Fig. 4 Preparative-scale synthesis of (A) C4–C7 substituted and (B) C3 substituted β-OH L-Trp regioisomers. Product purity and dr was assessed via ¹H NMR. ^a The reaction was performed with ∼0.1 mol% ObiH. ^b The reaction was performed with ∼0.01 mol% ObiH.

The low diastereoselectivity observed here is consistent with previous findings of ObiH with aryl carboxaldehydes.²⁶ While access to both diastereomers may be beneficial for medicinal chemistry applications, enhanced selectivity towards a specific isomer could likely be achieved through a concerted directed evolution campaign.³⁰ Previously, Xi et al. engineered ObiH for higher diastereoselectivity with electron-deficient aryl aldehydes.³⁰ We tested if the resultant triple mutant (ObiH^TQT: C57Q, H69T, F70T) also had higher activity with the bulky, electron-rich aldehydes used here. However, when used with 5a, this variant had only a marginal impact on diastereoselectivity (see SI), indicating that more specific enzyme engineering is necessary to substantially enhance selectivity for these substrates. Despite these challenges, this report represents the first isolation of these β-OH L-Trp regioisomers, enabling access for further study.

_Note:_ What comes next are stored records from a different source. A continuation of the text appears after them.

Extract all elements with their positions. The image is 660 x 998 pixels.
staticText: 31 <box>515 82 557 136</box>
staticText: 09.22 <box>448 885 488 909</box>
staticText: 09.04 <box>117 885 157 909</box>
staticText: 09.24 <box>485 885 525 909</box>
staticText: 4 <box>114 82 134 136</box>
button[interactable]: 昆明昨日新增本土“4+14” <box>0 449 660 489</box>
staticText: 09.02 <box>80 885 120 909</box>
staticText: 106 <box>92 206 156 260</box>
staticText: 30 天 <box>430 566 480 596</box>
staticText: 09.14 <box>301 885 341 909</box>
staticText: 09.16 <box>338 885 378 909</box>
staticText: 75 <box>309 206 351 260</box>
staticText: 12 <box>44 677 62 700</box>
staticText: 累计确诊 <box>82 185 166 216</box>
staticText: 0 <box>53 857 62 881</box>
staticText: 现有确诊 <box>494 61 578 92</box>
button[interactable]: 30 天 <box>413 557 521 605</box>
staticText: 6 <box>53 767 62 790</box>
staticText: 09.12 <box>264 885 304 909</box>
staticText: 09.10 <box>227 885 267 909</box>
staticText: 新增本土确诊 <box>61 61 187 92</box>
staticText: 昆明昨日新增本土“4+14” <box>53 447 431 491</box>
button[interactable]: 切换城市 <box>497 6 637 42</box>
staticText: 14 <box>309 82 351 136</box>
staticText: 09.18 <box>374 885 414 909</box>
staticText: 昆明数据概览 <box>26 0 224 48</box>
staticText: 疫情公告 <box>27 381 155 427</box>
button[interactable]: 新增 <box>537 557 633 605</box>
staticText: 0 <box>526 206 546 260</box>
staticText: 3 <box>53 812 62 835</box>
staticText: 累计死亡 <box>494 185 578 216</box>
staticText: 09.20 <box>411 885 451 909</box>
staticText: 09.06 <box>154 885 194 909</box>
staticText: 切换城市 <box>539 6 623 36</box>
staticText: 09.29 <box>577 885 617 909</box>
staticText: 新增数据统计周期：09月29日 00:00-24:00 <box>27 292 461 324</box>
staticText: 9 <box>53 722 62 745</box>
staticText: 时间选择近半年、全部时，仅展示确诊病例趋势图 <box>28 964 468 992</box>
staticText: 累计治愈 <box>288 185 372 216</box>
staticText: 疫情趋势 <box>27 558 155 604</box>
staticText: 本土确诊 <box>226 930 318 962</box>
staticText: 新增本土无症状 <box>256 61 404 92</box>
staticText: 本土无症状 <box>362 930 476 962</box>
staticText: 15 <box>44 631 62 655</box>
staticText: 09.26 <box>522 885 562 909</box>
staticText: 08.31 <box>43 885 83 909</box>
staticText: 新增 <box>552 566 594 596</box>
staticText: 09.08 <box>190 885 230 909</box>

Encouraged by our success in isolating the C4–C7 substituted regioisomers, we re-visited ObiH's apparent lack of reactivity with 3a. We hypothesize that activity is impeded by decreased electrophilicity of the formyl group due to resonance donation of the lone pair electrons of indole N1. If so, this electronic effect may be minimized by modification of N1 with a π-withdrawing group (Fig. 4B). To our delight, reactions with N-acetylindole-3-carboxaldehyde (8a) resulted in formation of the corresponding amino acid. Preparative-scale synthesis and isolation of N¹-acetyl-β-OH L-Trp, however, yielded a mixture of both acetylated and free β-OH L-Trp (3b), resulting from spontaneous deacetylation under the reaction conditions. To fully liberate 3b, we subjected the purified mixture to basic conditions adapted from Previero and coworkers.³¹ This process afforded 3b in 19% yield and good diastereoselectivity. The lower yield may be attributed to many factors, including the low solubility and instability of the acetylated indole aldehyde substrate in aqueous conditions. We envision that a similar approach could be used for 2a, but it was not tested here.

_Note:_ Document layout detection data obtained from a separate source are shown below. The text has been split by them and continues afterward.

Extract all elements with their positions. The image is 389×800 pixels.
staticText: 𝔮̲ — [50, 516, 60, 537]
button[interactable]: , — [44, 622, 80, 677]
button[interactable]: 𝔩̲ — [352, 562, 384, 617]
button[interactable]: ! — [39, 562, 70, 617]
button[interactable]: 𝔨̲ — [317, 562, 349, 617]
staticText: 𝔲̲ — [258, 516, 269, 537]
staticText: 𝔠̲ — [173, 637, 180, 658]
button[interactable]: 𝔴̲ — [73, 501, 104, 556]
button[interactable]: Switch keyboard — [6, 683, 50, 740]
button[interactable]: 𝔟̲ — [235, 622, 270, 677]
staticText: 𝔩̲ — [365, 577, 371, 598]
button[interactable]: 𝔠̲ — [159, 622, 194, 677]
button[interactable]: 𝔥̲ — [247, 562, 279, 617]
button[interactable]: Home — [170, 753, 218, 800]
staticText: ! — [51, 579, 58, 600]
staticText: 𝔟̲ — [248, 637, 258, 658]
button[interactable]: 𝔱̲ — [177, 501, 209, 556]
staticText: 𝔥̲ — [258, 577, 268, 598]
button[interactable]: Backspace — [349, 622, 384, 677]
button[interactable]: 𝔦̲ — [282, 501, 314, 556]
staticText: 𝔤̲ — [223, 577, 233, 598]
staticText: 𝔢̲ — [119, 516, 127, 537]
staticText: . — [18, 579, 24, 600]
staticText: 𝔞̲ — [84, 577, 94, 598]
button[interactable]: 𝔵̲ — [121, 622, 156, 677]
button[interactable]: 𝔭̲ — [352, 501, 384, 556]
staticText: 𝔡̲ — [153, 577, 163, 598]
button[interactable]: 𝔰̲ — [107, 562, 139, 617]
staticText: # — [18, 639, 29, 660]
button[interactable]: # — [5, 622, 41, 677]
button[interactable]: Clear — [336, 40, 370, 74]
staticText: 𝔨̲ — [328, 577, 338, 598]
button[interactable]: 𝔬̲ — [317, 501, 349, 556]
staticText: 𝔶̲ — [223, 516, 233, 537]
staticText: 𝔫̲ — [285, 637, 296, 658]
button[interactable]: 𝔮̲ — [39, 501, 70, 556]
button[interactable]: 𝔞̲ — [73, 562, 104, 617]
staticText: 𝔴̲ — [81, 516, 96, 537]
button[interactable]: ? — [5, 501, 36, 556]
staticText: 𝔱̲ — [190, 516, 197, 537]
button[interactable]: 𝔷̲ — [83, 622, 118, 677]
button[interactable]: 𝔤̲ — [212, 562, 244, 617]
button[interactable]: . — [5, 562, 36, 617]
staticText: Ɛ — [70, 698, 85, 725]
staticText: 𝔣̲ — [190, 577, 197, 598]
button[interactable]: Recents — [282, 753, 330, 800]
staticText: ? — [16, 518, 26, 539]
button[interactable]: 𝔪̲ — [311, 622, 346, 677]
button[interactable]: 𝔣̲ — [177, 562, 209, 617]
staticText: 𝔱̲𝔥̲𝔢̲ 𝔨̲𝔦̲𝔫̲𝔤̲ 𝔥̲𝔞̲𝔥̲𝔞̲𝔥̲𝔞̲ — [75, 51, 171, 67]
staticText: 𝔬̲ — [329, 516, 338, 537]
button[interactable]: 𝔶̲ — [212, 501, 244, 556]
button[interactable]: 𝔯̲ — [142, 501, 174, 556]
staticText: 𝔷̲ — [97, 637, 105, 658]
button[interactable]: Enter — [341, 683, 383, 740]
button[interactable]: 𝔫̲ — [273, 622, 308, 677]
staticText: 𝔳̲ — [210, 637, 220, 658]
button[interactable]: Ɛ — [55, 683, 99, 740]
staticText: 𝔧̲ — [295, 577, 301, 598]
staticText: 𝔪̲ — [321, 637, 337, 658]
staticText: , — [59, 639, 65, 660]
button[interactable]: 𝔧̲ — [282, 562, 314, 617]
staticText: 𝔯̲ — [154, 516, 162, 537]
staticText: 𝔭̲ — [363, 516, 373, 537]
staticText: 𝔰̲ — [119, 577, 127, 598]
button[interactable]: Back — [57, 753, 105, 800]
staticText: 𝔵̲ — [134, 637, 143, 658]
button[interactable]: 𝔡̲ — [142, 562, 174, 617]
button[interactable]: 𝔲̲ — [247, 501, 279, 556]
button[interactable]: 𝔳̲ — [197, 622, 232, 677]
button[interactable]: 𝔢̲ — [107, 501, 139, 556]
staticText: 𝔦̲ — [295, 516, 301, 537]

With a route to generate β-OH L-Trp regioisomers established, we next sought to explore their potential as intermediates in biocatalytic cascades. We envisioned the corresponding (non-hydroxylated) L-Trp isomers could be directly accessed through downstream removal of the β-hydroxy stereocenter. Given the general propensity of medicinal chemists to explore effects of regioisomerism, and the limited synthetic routes to L-Trp regioisomers,^13,32–34 this strategy offers a complementary enzymatic approach to existing methods. Recently, multi-enzyme cascades have been developed that remove the β-OH group from LTA and LTTA products.^22,35,36 These cascades rely on a dehydratase to form the corresponding α-keto acid and either a transaminase or amino acid dehydrogenase to reinstall the α-amino stereocenter. We opted to use phenylserine dehydratase from Ralstonia picketti (RpicPSDH) and aromatic L-amino-acid transaminase from Thermus thermophilus (TtATA) as we had previously shown these enzymes are expressed to high titer in E. coli and tolerate bulky, heterocyclic-aryl substrates (Fig. 5A).²²

Fig. 5 (A) Proposed enzymatic cascade to access dehydroxylated L-Trp regioisomers. (B) Analytical substrate scope of dehydroxylation cascade. ^a The reaction was performed at 0.5 mmol scale with 0.04 mol% ObiH, 0.04 mol% RpicPSDH, 0.05 mol% TtATA, and 200 rpm shaking.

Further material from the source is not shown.